Creole Caesar Salad
- 1 Lb. Romaine Lettuce - Produce
- 2 Tbsp. Grated Parmesan Cheese - Cheese Case
- Creole Anchovy Dressing - Aisle
- 1 Can Reese's Anchovies - Aisle 3
- 1 Cup Napa Valley Extra Virgin Olive Oil 25.4 oz. - Aisle 4
- 2 Tsp. Lemon Juice - Produce
- 1 Egg - Aisle 1
- 1 Tsp. Water
- 1/8 Tsp. Freshly Ground Black Pepper - Herbs & Spices
- Caesar Cardini's Croutons - Aisle 3
- 1 Tsp. Christopher Ranch Chopped Garlic - Produce
- 2 Tsp. Lime Juice - Produce
- 1/8 Tsp. Woodstock Dijon Mustard - Aisle 4
- 1/8 Tsp.

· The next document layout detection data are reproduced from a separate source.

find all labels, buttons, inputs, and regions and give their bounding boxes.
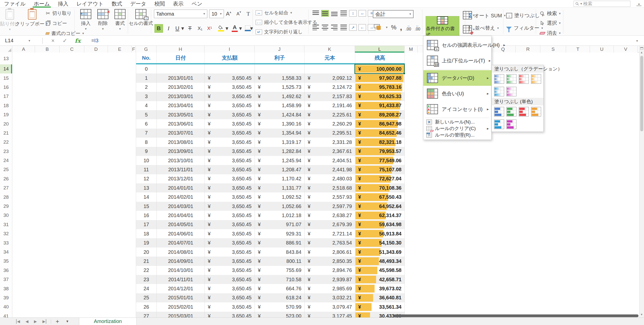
cell-principal[interactable]: ¥2,597.79 <box>305 202 355 211</box>
cell-payment[interactable]: ¥3,650.45 <box>205 138 255 147</box>
cell-principal[interactable]: ¥2,441.98 <box>305 165 355 174</box>
cell-no[interactable]: 24 <box>136 284 157 293</box>
cell-balance[interactable]: ¥70,108.36 <box>355 183 405 192</box>
menu-tab-数式[interactable]: 数式 <box>107 0 126 8</box>
row-header-18[interactable]: 18 <box>0 101 12 110</box>
cell-date[interactable]: 2014/04/01 <box>157 211 205 220</box>
row-header-25[interactable]: 25 <box>0 165 12 174</box>
gradient-swatch-1[interactable] <box>494 74 504 84</box>
column-header-D[interactable]: D <box>84 46 108 53</box>
row-header-27[interactable]: 27 <box>0 183 12 192</box>
column-header-R[interactable]: R <box>516 46 540 53</box>
cell-principal[interactable]: ¥2,557.93 <box>305 192 355 201</box>
vertical-scroll-thumb[interactable] <box>640 56 643 131</box>
delete-cells-button[interactable]: × 削除 ▾ <box>95 9 111 30</box>
menu-tab-データ[interactable]: データ <box>126 0 150 8</box>
prev-sheet-icon[interactable]: ◀ <box>26 319 29 324</box>
cell-interest[interactable]: ¥664.76 <box>255 284 305 293</box>
ribbon-pin-icon[interactable]: ▲ <box>636 2 641 6</box>
cell-payment[interactable]: ¥3,650.45 <box>205 147 255 156</box>
cell-no[interactable]: 11 <box>136 165 157 174</box>
cell-principal[interactable]: ¥2,894.76 <box>305 266 355 275</box>
cell-no[interactable]: 1 <box>136 73 157 83</box>
column-header-J[interactable]: J <box>255 46 304 53</box>
cell-interest[interactable] <box>255 64 305 73</box>
cell-payment[interactable]: ¥3,650.45 <box>205 238 255 247</box>
solid-swatch-3[interactable] <box>519 107 529 116</box>
cell-no[interactable]: 2 <box>136 83 157 92</box>
cell-balance[interactable]: ¥93,625.33 <box>355 92 405 101</box>
cell-balance[interactable]: ¥79,953.57 <box>355 147 405 156</box>
cell-interest[interactable]: ¥1,354.94 <box>255 129 305 138</box>
column-header-A[interactable]: A <box>12 46 35 53</box>
cell-principal[interactable]: ¥3,127.45 <box>305 312 355 317</box>
cf-menu-item-2[interactable]: ↑10上位/下位ルール(T)▸ <box>423 53 491 68</box>
cf-menu-item-3[interactable]: データバー(D)▸ <box>423 70 491 86</box>
cell-date[interactable]: 2015/01/01 <box>157 293 205 302</box>
cf-menu-item-8[interactable]: ルールの管理(R)... <box>423 132 491 138</box>
row-header-30[interactable]: 30 <box>0 211 12 220</box>
comma-format-icon[interactable]: , <box>400 26 402 29</box>
cell-interest[interactable]: ¥1,458.99 <box>255 101 305 110</box>
cell-date[interactable]: 2013/09/01 <box>157 147 205 156</box>
cell-principal[interactable]: ¥2,157.83 <box>305 92 355 101</box>
cell-interest[interactable]: ¥1,245.94 <box>255 156 305 165</box>
cell-principal[interactable]: ¥2,518.68 <box>305 183 355 192</box>
cell-interest[interactable]: ¥1,319.17 <box>255 138 305 147</box>
row-header-14[interactable]: 14 <box>0 64 12 73</box>
cell-principal[interactable]: ¥2,295.51 <box>305 129 355 138</box>
row-header-34[interactable]: 34 <box>0 248 12 257</box>
row-header-39[interactable]: 39 <box>0 293 12 302</box>
cell-balance[interactable]: ¥77,549.06 <box>355 156 405 165</box>
cell-balance[interactable]: ¥48,493.34 <box>355 257 405 266</box>
cell-no[interactable]: 22 <box>136 266 157 275</box>
column-header-T[interactable]: T <box>566 46 590 53</box>
cell-interest[interactable]: ¥1,424.84 <box>255 110 305 119</box>
row-header-38[interactable]: 38 <box>0 284 12 293</box>
cell-payment[interactable]: ¥3,650.45 <box>205 73 255 83</box>
cell-principal[interactable]: ¥2,331.28 <box>305 138 355 147</box>
justify-icon[interactable] <box>340 24 347 31</box>
cell-no[interactable]: 21 <box>136 257 157 266</box>
name-box[interactable]: L14 ▾ <box>0 36 38 46</box>
cell-balance[interactable]: ¥67,550.43 <box>355 192 405 201</box>
cf-menu-item-6[interactable]: 新しいルール(N)... <box>423 119 491 125</box>
cell-no[interactable]: 26 <box>136 302 157 311</box>
cell-no[interactable]: 10 <box>136 156 157 165</box>
row-header-40[interactable]: 40 <box>0 302 12 311</box>
row-header-23[interactable]: 23 <box>0 147 12 156</box>
cell-date[interactable] <box>157 64 205 73</box>
sheet-list-icon[interactable]: ▼ <box>66 319 69 323</box>
cell-principal[interactable]: ¥2,124.72 <box>305 83 355 92</box>
cell-interest[interactable]: ¥523.00 <box>255 312 305 317</box>
cell-no[interactable]: 15 <box>136 202 157 211</box>
cell-no[interactable]: 6 <box>136 119 157 128</box>
cell-payment[interactable]: ¥3,650.45 <box>205 202 255 211</box>
cell-interest[interactable]: ¥1,012.18 <box>255 211 305 220</box>
cell-principal[interactable]: ¥2,191.46 <box>305 101 355 110</box>
cell-payment[interactable]: ¥3,650.45 <box>205 266 255 275</box>
cell-no[interactable]: 9 <box>136 147 157 156</box>
increase-decimal-icon[interactable]: →.00 <box>406 24 411 31</box>
row-header-41[interactable]: 41 <box>0 312 12 317</box>
menu-tab-校閲[interactable]: 校閲 <box>150 0 169 8</box>
cell-no[interactable]: 16 <box>136 211 157 220</box>
cell-principal[interactable]: ¥3,079.47 <box>305 302 355 311</box>
row-header-28[interactable]: 28 <box>0 192 12 201</box>
row-header-22[interactable]: 22 <box>0 138 12 147</box>
column-header-E[interactable]: E <box>108 46 132 53</box>
copy-button[interactable]: コピー <box>46 20 67 27</box>
merge-cells-button[interactable]: ↔ セルを結合▾ <box>256 10 292 16</box>
cell-principal[interactable]: ¥2,985.69 <box>305 284 355 293</box>
cell-interest[interactable]: ¥1,092.52 <box>255 192 305 201</box>
cell-balance[interactable]: ¥51,343.69 <box>355 248 405 257</box>
cell-date[interactable]: 2014/10/01 <box>157 266 205 275</box>
cell-principal[interactable]: ¥2,367.61 <box>305 147 355 156</box>
row-header-17[interactable]: 17 <box>0 92 12 101</box>
cell-no[interactable]: 0 <box>136 64 157 73</box>
cell-balance[interactable]: ¥36,640.81 <box>355 293 405 302</box>
fill-color-caret-icon[interactable]: ▾ <box>225 24 228 33</box>
cell-payment[interactable]: ¥3,650.45 <box>205 211 255 220</box>
vertical-scrollbar[interactable]: ▲ ▼ <box>639 46 644 317</box>
cell-date[interactable]: 2015/03/01 <box>157 312 205 317</box>
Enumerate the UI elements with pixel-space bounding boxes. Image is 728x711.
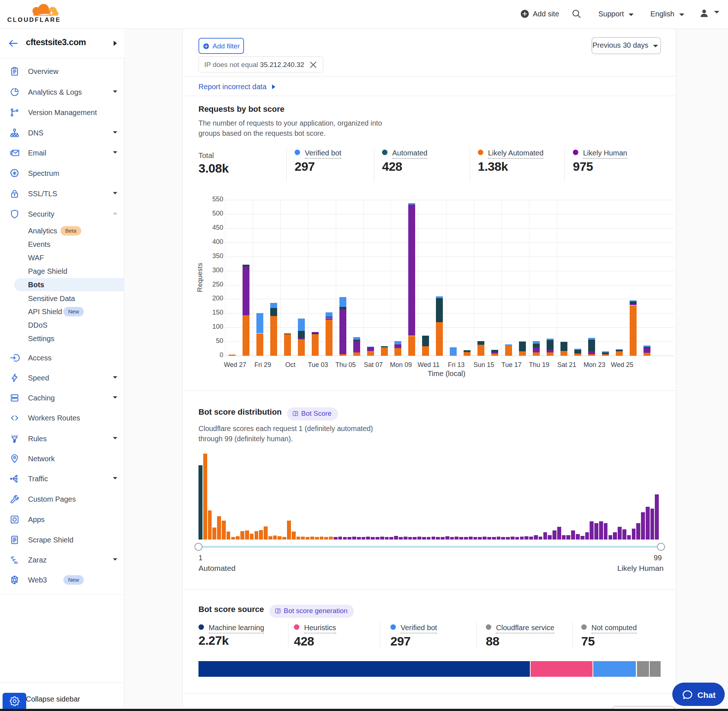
svg-text:CLOUDFLARE: CLOUDFLARE (7, 16, 61, 23)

Salt - Herbs & Spices
Dressing: Place anchovies and garlic in food processor and pulse on and off several times. Add remaining ingredients and blend until smooth. Refrigerate until ready to use.
Salad: Chop romaine lettuce into bite size pieces. In large bowl, toss romaine with dressing (allow 3 tbsp. per serving). Top with croutons and additional parmesan cheese.